Jane McAlevey most recent book, A Collective Bargain: Unions, Organizing, and the Fight for Democracy, was published in January. She spoke with Alleen Brown of The Intercept about her work and debates about climate justice.
Alleen Brown (AB): In the Nevada Democratic debate, moderator Chuck Todd quoted a Pennsylvania labour leader who said, "If we end up with a Democratic candidate that supports a fracking ban, I’m going to tell my members that they either don’t vote or vote for the other... guy."
"What do you tell those workers?" the moderator asked.
Bernie Sanders responded by referring first to climate scientists’ dire projections, then added that his policies will create 20 million good-paying jobs. Elizabeth Warren said that we can have a Green New Deal and create infrastructure jobs tomorrow, then spoke of fossil fuel donations corrupting politics. Do you think these answers were sufficient?

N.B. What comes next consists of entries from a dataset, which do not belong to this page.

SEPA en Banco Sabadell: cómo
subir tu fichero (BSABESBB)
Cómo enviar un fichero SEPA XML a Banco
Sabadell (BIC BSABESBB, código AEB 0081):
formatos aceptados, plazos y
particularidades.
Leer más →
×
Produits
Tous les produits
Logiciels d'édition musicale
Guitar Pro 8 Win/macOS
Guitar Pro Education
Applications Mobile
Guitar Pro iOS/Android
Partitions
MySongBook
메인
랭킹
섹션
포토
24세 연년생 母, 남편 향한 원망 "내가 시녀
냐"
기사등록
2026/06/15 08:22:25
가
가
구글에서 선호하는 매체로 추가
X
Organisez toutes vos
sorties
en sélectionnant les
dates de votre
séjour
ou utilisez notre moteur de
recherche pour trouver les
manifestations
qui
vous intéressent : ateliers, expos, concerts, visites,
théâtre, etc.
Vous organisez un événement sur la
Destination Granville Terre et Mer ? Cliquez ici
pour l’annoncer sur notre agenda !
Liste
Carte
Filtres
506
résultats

Jane McAlevey (JM): I remember that moment in the debate so well. They really didn’t nail it. I was hoping that the first things out of their mouths would have been to guarantee that every worker in the fossil fuel economy holds onto the standard they have, as we raise millions more into standards like that, by putting a front-line priority on unionizing the jobs in the clean economy.

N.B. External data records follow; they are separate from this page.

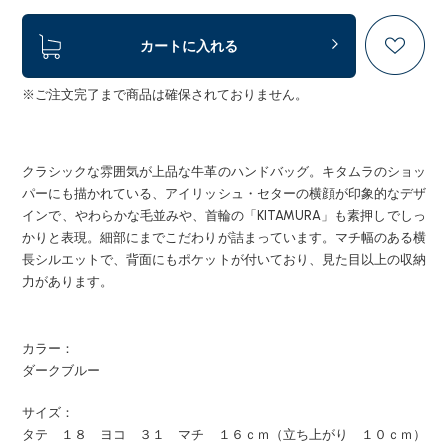
カートに入れる
※ご注文完了まで商品は確保されておりません。
クラシックな雰囲気が上品な牛革のハンドバッグ。キタムラのショッ
パーにも描かれている、アイリッシュ・セターの横顔が印象的なデザ
インで、やわらかな毛並みや、首輪の「KITAMURA」も素押しでしっ
かりと表現。細部にまでこだわりが詰まっています。マチ幅のある横
長シルエットで、背面にもポケットが付いており、見た目以上の収納
力があります。
カラー：
ダークブルー
サイズ：
タテ １８ ヨコ ３１ マチ １６ｃｍ（立ち上がり １０ｃｍ）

In the early 1970s, we started to move all the unionized jobs out of the US. As the capitalists are shifting the American dream jobs out of the US, they do a containment strategy. They create this union-busting consultant industry, and the capitalist class says, "We’re not going to allow the emerging sector, the service sector, to get unionized the way we allowed the manufacturing sector to get unionized."
So when people talk about, "Oh we’re going to create this next new economy," what do workers hear? "We’re going to lose all these good jobs, and we’re never going to have a union again," because that’s the lived experience in this country.